Face : Vus de devant, les différents traits de la face doivent être également équilibrés de chaque côté d’une ligne médiane imaginaire.
- Truffe : Truffe et narines grandes, larges et de couleur noire – en aucun cas de couleur foie ou rouge ou brune. Le sommet de la truffe est renfoncé vers les yeux. Les narines sont grandes, larges et ouvertes et présentent entre elles une ligne droite verticale, bien définie.
- Museau : Le museau est court, large, retroussé et très épais de la commissure de l’oeil à la commissure des lèvres. Le bourrelet derrière la truffe ne doit pas nuire au profil incliné de la face (« layback »).
- Lèvres : Les babines sont épaisses, larges, pendantes et très descendues, couvrant complètement la mâchoire inférieure sur les côtés mais non sur le devant. Elles rejoignent la lèvre inférieure devant et recouvrent entièrement les dents.
- Mâchoires / dents : Les mâchoires sont larges, massives et carrées. La mâchoire inférieure avance devant la mâchoire supérieure et se courbe vers le haut. Les six incisives sont rangées régulièrement entre les canines. Les canines sont bien séparées. Les dents sont fortes et solides, elles ne sont pas visibles quand la bouche est fermée.
De face, la mâchoire inférieure doit être centrée sous la mâchoire supérieure à laquelle elle est parallèle.

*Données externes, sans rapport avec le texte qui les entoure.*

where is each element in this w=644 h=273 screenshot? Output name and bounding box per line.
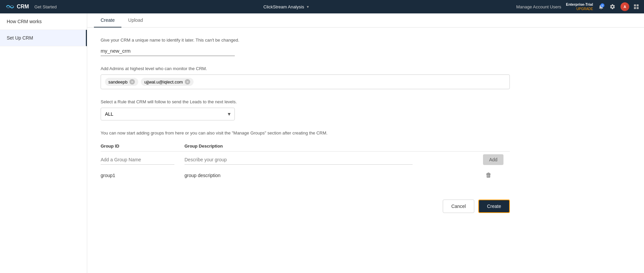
workspace-name: ClickStream Analysis <box>263 4 304 9</box>
rule-select[interactable]: ALL ANY <box>101 108 235 120</box>
add-group-desc-input[interactable] <box>184 155 413 165</box>
footer-actions: Cancel Create <box>101 193 510 220</box>
notification-count: 0 <box>600 3 604 7</box>
groups-table: Group ID Group Description <box>101 141 510 183</box>
delete-group-button[interactable]: 🗑 <box>483 170 494 180</box>
remove-admin-ujjwal[interactable]: ✕ <box>185 79 190 85</box>
logo-text: CRM <box>17 4 29 10</box>
rule-select-wrapper: ALL ANY ▼ <box>101 108 235 120</box>
avatar[interactable]: A <box>621 2 629 11</box>
top-navigation: CRM Get Started ClickStream Analysis ▼ M… <box>0 0 644 13</box>
upgrade-link[interactable]: UPGRADE <box>577 7 593 11</box>
admins-label: Add Admins at highest level who can moni… <box>101 66 510 71</box>
groups-note: You can now start adding groups from her… <box>101 130 510 135</box>
create-button[interactable]: Create <box>478 200 510 213</box>
add-group-button[interactable]: Add <box>483 154 503 165</box>
admins-container[interactable]: sandeepb ✕ ujjwal.u@iqlect.com ✕ <box>101 74 510 89</box>
sidebar-item-label: Set Up CRM <box>7 35 33 41</box>
sidebar-item-label: How CRM works <box>7 19 42 24</box>
add-group-row: Add <box>101 152 510 168</box>
tab-bar: Create Upload <box>87 13 644 28</box>
cancel-button[interactable]: Cancel <box>443 200 474 213</box>
manage-users-link[interactable]: Manage Account Users <box>516 4 561 9</box>
apps-icon[interactable] <box>634 4 639 9</box>
rule-label: Select a Rule that CRM will follow to se… <box>101 99 510 104</box>
enterprise-tier: Enterprise-Trial <box>566 2 593 7</box>
settings-icon[interactable] <box>609 3 616 10</box>
col-group-desc: Group Description <box>184 141 483 152</box>
col-group-id: Group ID <box>101 141 184 152</box>
crm-name-group: Give your CRM a unique name to identify … <box>101 38 510 56</box>
groups-group: You can now start adding groups from her… <box>101 130 510 183</box>
sidebar: How CRM works Set Up CRM <box>0 13 87 273</box>
notifications-icon[interactable]: 0 <box>598 3 604 10</box>
admin-tag-ujjwal: ujjwal.u@iqlect.com ✕ <box>141 78 194 86</box>
remove-admin-sandeepb[interactable]: ✕ <box>129 79 135 85</box>
group-id-cell: group1 <box>101 168 184 183</box>
main-content: Create Upload Give your CRM a unique nam… <box>87 13 644 273</box>
crm-name-label: Give your CRM a unique name to identify … <box>101 38 510 43</box>
admin-tag-sandeepb: sandeepb ✕ <box>105 78 138 86</box>
sidebar-item-how-crm-works[interactable]: How CRM works <box>0 13 87 30</box>
logo: CRM <box>5 3 29 10</box>
tab-create[interactable]: Create <box>94 13 121 28</box>
workspace-selector[interactable]: ClickStream Analysis ▼ <box>263 4 309 9</box>
sidebar-item-set-up-crm[interactable]: Set Up CRM <box>0 30 87 46</box>
admins-group: Add Admins at highest level who can moni… <box>101 66 510 89</box>
table-row: group1 group description 🗑 <box>101 168 510 183</box>
group-desc-cell: group description <box>184 168 483 183</box>
admin-tag-label: ujjwal.u@iqlect.com <box>144 79 183 85</box>
admin-tag-label: sandeepb <box>108 79 127 85</box>
enterprise-badge: Enterprise-Trial UPGRADE <box>566 2 593 11</box>
get-started-link[interactable]: Get Started <box>34 4 56 9</box>
tab-upload[interactable]: Upload <box>121 13 150 28</box>
rule-group: Select a Rule that CRM will follow to se… <box>101 99 510 120</box>
form-area: Give your CRM a unique name to identify … <box>87 28 523 230</box>
chevron-down-icon: ▼ <box>306 5 310 9</box>
add-group-name-input[interactable] <box>101 155 174 165</box>
crm-name-input[interactable] <box>101 46 235 56</box>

- Joues : Les joues sont bien arrondies et s’étendent latéralement au delà des yeux.
Yeux : Les yeux, vus de face, sont situés bas dans le crâne, bien éloignés des oreilles. Les yeux et le stop sont sur une même ligne droite perpendiculaire au sillon frontal. Ils sont très écartés mais leurs commissures externes sont à l’intérieur du contour des joues. Ils sont de forme ronde, de dimension modérée, ni enfoncés, ni proéminents, ils sont de couleur très sombre – presque noirs – ils ne laissent pas voir de blanc (sclérotique) quand ils regardent droit devant. Absence de tare oculaire manifeste.
Oreilles : Les oreilles sont attachées haut – c’est-à-dire que le bord antérieur de chaque oreille, vue de face, rejoint le contour du crâne à l’angle supérieur dudit contour, de telle sorte que les oreilles sont aussi écartées que possible et qu’elles sont placées aussi haut et aussi loin des yeux que possible. Elles sont petites et minces. L’oreille en rose est correcte c’est-à-dire qu’elle se replie vers l’intérieur dans sa partie postérieure, le bord antéro-supérieur se recourbant vers l’extérieur et vers l’arrière, découvrant en partie l’intérieur du conduit externe de l’oreille.
Encolure : Le cou est d'une longueur modérée, très épais, puissant et fort à l’attache. Il est convexe dans son profil supérieur et présente beaucoup de peau lâche, épaisse et ridée dans la région de la gorge formant un fanon de chaque côté, de la mâchoire inférieure au poitrail.
Queue: La queue est attachée bas et part en saillie, plutôt droite, puis s’incline vers le bas. Elle est ronde, lisse et dépourvue de frange ou de poils rudes. De longueur modérée – plutôt courte que longue – épaisse à la base, elle s’amincit rapidement en une fine pointe. Elle est portée bas, sans courbe marquée vers le haut à l’extrémité. Elle n’est jamais portée au-dessus du dos.
Poil: Le poil posséde une texture fine, il est court, serré et lisse. Il n’est dur que parce qu’il est court et serré (ce n’est pas un poil « fil de fer »).
Couleur: Robe unicolore ou « suie » (c’est-à-dire unicolore avec le masque ou le museau noir). Il n’y a que des couleurs uniformes (qui doivent être brillantes et pures), à savoir : rouge dans ses différents tons, fauve, fauve pâle, etc. bringé, blanc et robe panachée (combinaison de blanc avec l’une quelconque des couleurs précédentes). Les couleurs foie, noir, noir et feu sont absolument à écarter.